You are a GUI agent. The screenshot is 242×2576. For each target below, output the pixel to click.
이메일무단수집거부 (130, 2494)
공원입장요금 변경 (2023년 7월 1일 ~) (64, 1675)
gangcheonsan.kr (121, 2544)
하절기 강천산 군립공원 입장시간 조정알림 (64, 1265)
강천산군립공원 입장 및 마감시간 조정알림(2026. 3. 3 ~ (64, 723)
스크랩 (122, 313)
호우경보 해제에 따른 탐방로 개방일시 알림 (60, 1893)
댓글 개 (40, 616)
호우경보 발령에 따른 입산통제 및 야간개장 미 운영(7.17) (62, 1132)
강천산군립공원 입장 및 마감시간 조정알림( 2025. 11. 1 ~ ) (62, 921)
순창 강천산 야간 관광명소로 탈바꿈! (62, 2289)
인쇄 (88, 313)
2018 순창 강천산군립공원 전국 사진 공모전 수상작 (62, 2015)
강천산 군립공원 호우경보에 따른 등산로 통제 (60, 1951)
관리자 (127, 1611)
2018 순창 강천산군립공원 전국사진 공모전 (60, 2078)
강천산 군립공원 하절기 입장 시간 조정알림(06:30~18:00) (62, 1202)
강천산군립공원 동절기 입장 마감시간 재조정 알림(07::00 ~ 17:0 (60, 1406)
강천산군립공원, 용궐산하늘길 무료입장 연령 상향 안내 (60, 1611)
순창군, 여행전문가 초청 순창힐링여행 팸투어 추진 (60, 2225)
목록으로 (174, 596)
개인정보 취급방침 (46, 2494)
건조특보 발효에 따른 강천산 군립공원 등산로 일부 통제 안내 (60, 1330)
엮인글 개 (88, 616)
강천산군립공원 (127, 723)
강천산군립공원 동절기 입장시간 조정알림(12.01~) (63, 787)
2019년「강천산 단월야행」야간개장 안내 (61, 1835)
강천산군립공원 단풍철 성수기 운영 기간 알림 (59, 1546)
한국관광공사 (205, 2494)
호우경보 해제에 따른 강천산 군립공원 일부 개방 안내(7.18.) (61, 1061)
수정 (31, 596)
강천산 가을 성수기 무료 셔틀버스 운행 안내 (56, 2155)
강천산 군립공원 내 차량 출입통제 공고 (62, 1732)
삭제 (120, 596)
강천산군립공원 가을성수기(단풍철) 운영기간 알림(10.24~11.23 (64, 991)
-*-*-
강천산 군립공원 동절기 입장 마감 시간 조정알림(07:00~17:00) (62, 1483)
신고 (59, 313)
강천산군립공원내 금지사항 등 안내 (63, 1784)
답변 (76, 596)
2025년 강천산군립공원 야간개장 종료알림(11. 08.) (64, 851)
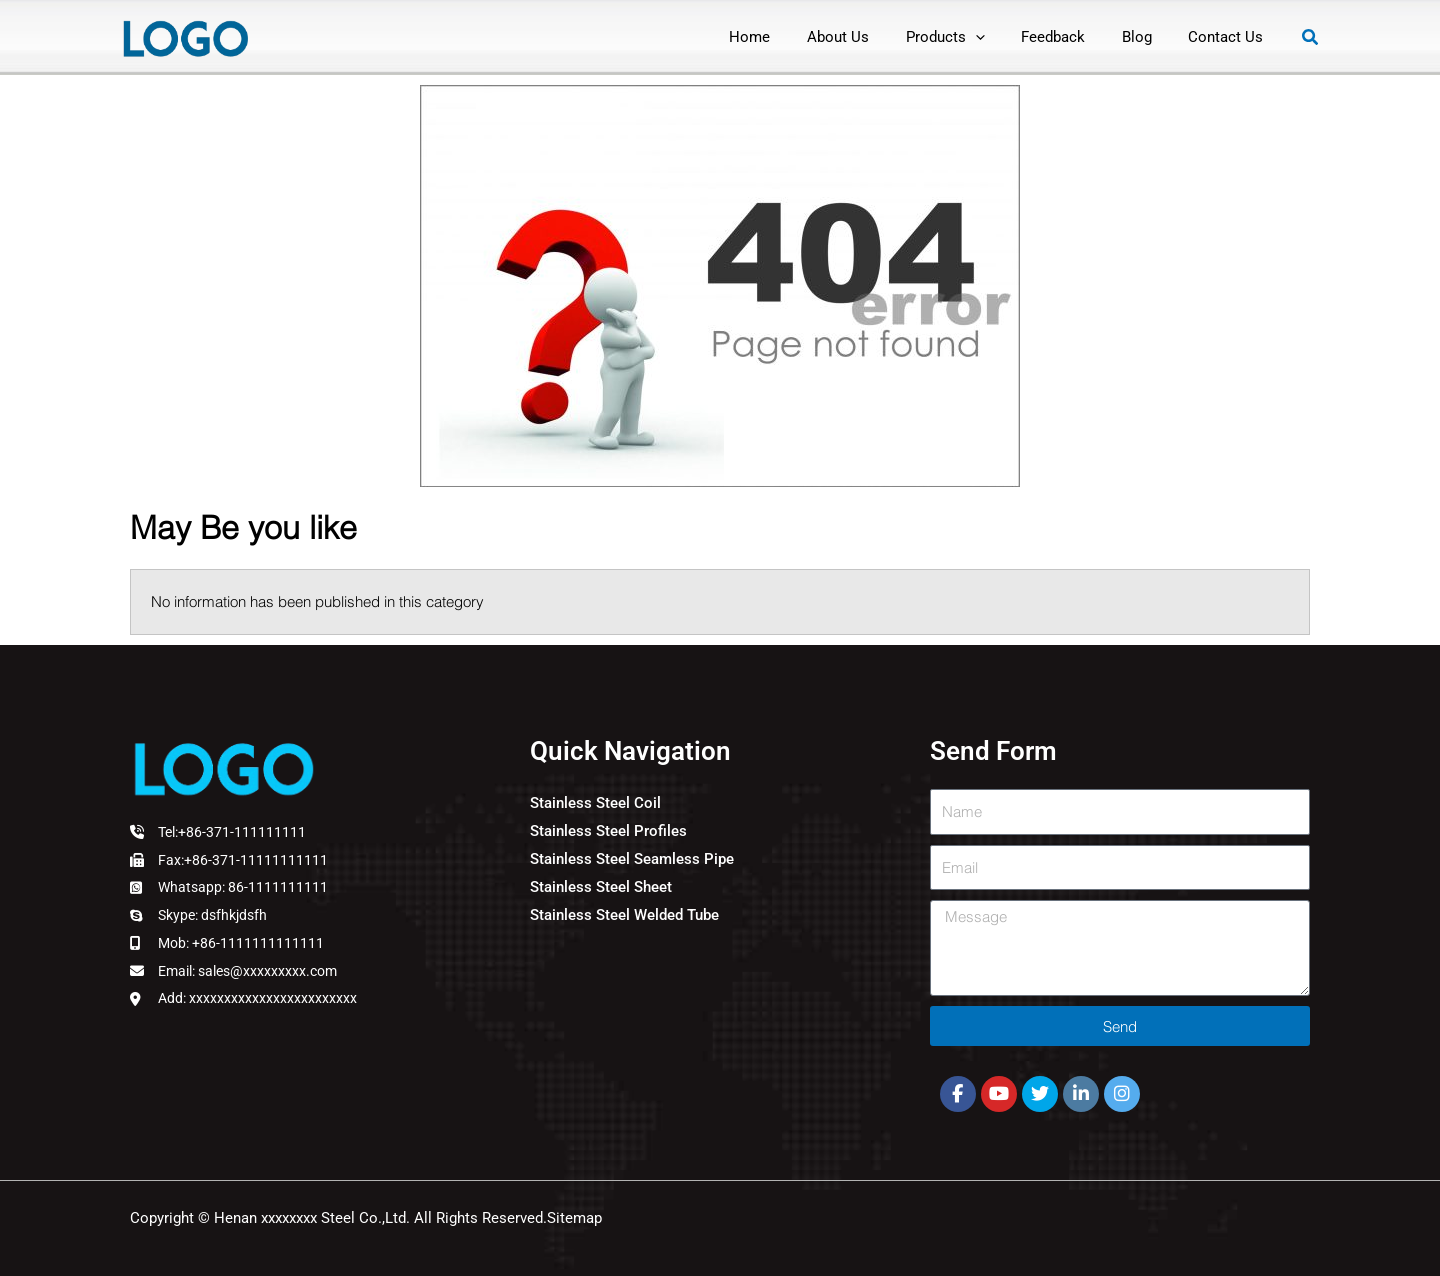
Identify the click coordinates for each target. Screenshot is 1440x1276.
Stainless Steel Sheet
-*-*-
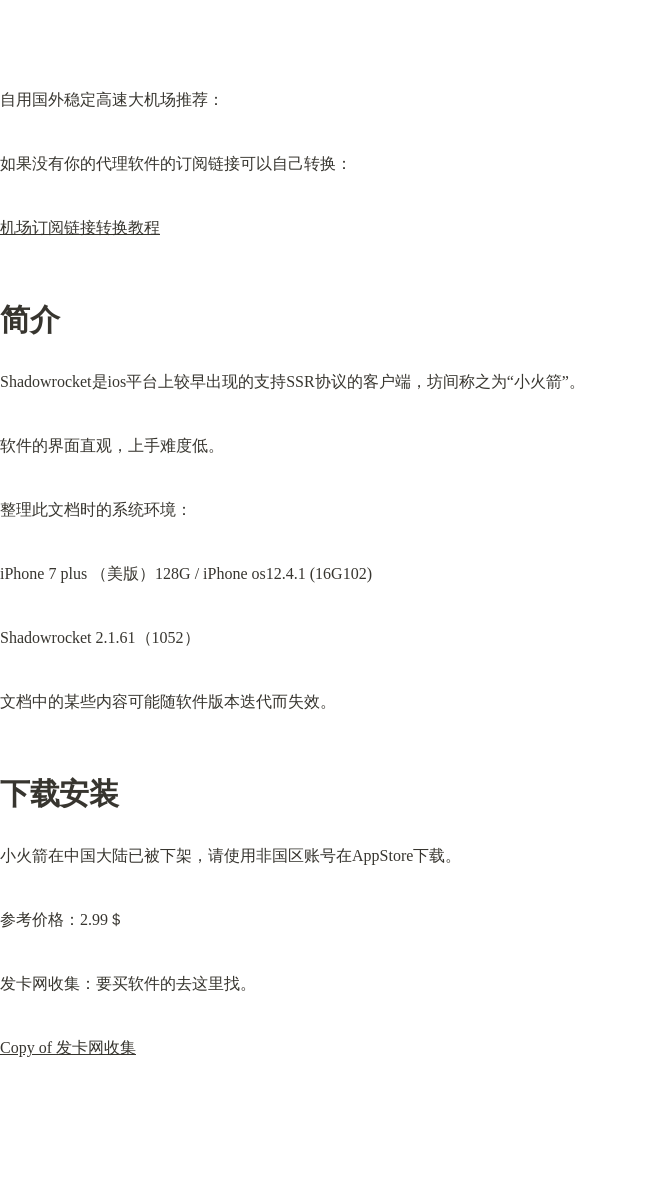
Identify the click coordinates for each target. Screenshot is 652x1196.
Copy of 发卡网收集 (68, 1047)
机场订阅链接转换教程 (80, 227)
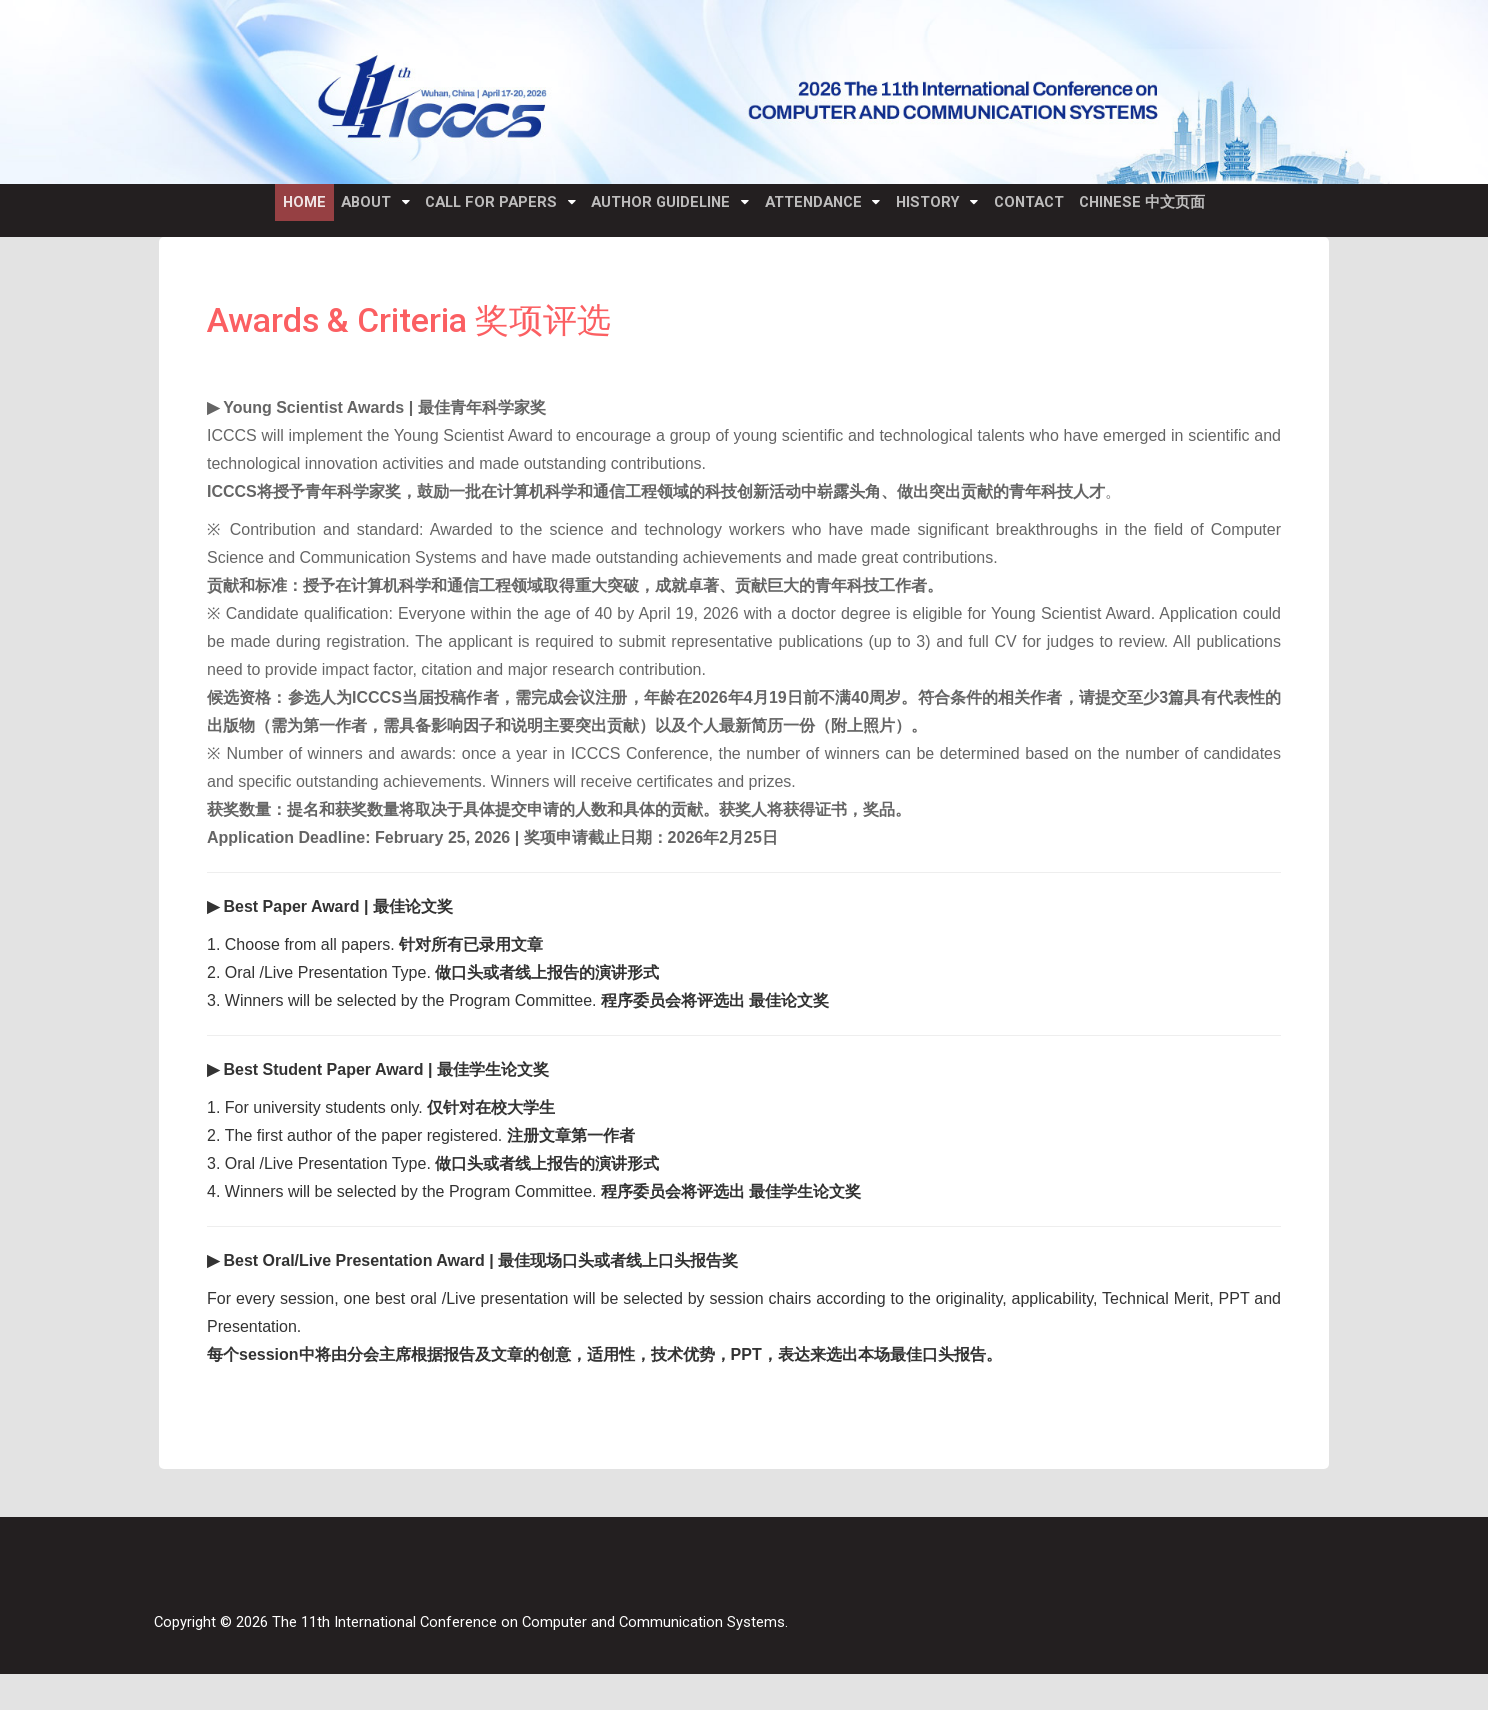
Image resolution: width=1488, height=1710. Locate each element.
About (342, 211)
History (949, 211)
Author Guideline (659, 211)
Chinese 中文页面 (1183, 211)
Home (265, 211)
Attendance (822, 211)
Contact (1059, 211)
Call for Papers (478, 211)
-*-*-
### Work required
Your answer should consist of the lines from the line with "건조특보 발효에 따른 강천산 군립공원 등산로 일부 통제 안내 (60, 1330)" to the line with "강천산군립공원 가을성수기(단풍철) 운영기간" above, repeated exactly, both ends included.

### Answer box
건조특보 발효에 따른 강천산 군립공원 등산로 일부 통제 안내 (60, 1330)
엮인글 개 (88, 616)
강천산군립공원 (127, 723)
강천산군립공원 동절기 입장시간 조정알림(12.01~) (63, 787)
2019년「강천산 단월야행」야간개장 안내 (61, 1835)
강천산군립공원 단풍철 성수기 운영 기간 알림 (59, 1546)
한국관광공사 (205, 2494)
호우경보 해제에 따른 강천산 군립공원 일부 개방 안내(7.18.) (61, 1061)
수정 (31, 596)
강천산 가을 성수기 무료 셔틀버스 운행 안내 (56, 2155)
강천산 군립공원 내 차량 출입통제 공고 (62, 1732)
삭제 (120, 596)
강천산군립공원 가을성수기(단풍철) 운영기간 알림(10.24~11.23 (64, 991)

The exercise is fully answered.